Non aspettiamo la sveglia stamane, ma anticipiamo il nascere del sole camminando sulla spiaggia fresca. Ci siamo solo noi e due pescatori inesperti che armeggiano con le loro canne approfittando di questi attimi di attesa. Non lo so perché la gente preferisca i tramonti, l’alba sola è in grado di raccontare quel sentimento di speranza che la natura custodisce. L’acqua è calda, ascoltiamo in silenzio la nascita del sole e poi ci tuffiamo. Sono solo le sei e mezza e non possiamo non ammettere che ogni giornata dovrebbe iniziare così. Fantastichiamo sui nostri desideri di cambiare aria, città, di gioire guardando il mare d’inverno e di lasciare la falsa cortese Torino che amiamo così tanto, l’abbiamo scelta. 
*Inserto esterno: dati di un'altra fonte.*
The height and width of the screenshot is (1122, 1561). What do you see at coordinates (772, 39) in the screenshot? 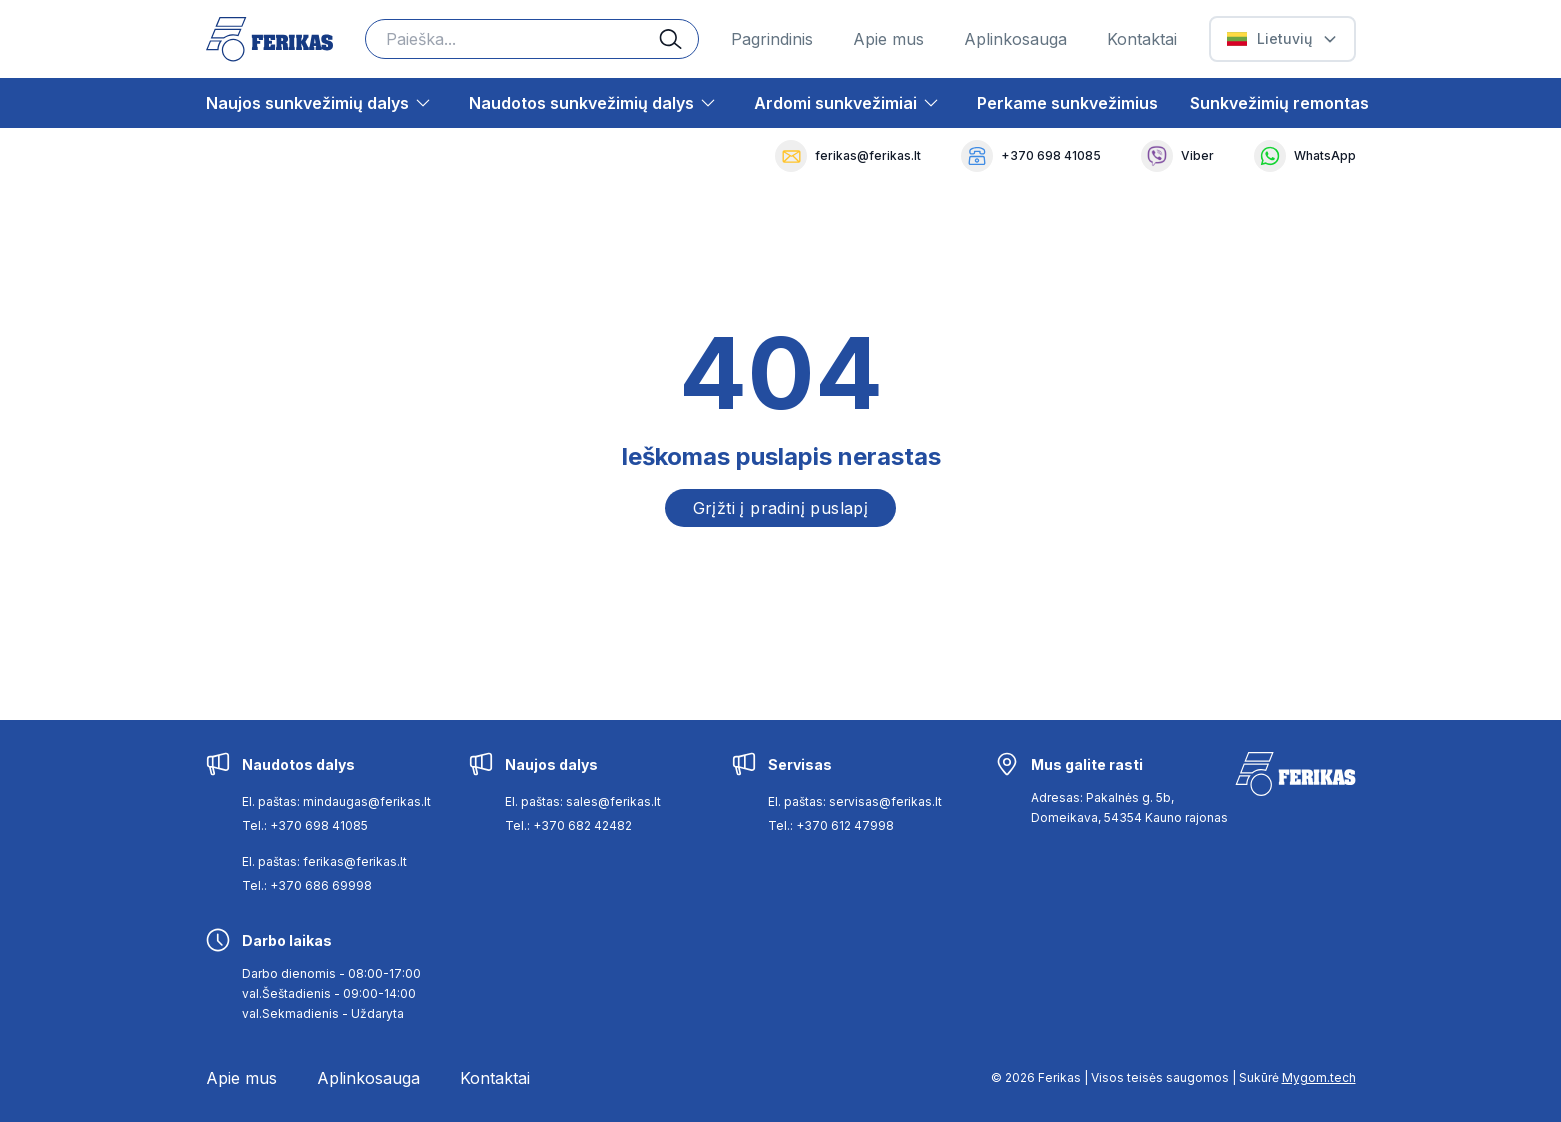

Sara ci raggiunge, è rimasta con noi stanotte e non fa che ringraziarci per tutta questa vita. Poi ci conduce sulle dune, il luogo che ama di più e per il quale è tornata in Molise, il motivo per cui da Campobasso si è spostata a Termoli, la ragione per cui è felice. Siamo affascinate e sorprese di come la natura si adatti e reagisca ai cambiamenti in modo facile e meccanico. Noi no, quasi non fossimo natura. 
A colazione siamo ospiti della famiglia di Gilda, ma siamo pur sempre in Sud Italia, un caffè tira l’altro e ci ritroviamo sedute allo stesso tavolo anche a pranzo. Prima di ripartire per Termoli ci concediamo un altro tuffo e ora non siamo che due dei tanti bagnanti, ma con la sensazione di custodire un segreto, un patto tra noi e il mare, che la gente non sa cosa si perde, che l’alba sul mare è una di quelle cose che si sanno, forse, ma non si vivono. Non abbastanza.


A Termoli ci andiamo via spiaggia, ci carichiamo dei nostri zaini ormai casa e degli sguardi increduli di chi per vacanza intende altro. E ci scambiano per straniere, così noi parliamo più forte. Camminare scalze ci fa sentire ancora più primordiali; è una fatica diversa dal solito ma della strada non ci spaventa quasi più niente e questa è una conquista fatta di tanti chilometri. 
Sara ci raggiunge alle porte di Termoli, ormai è buio e della città non vediamo che un bel mucchietto di pietra e luce a picco sul mare. Ci allontaniamo con l’acquolina in bocca e i piedi coperti di sabbia.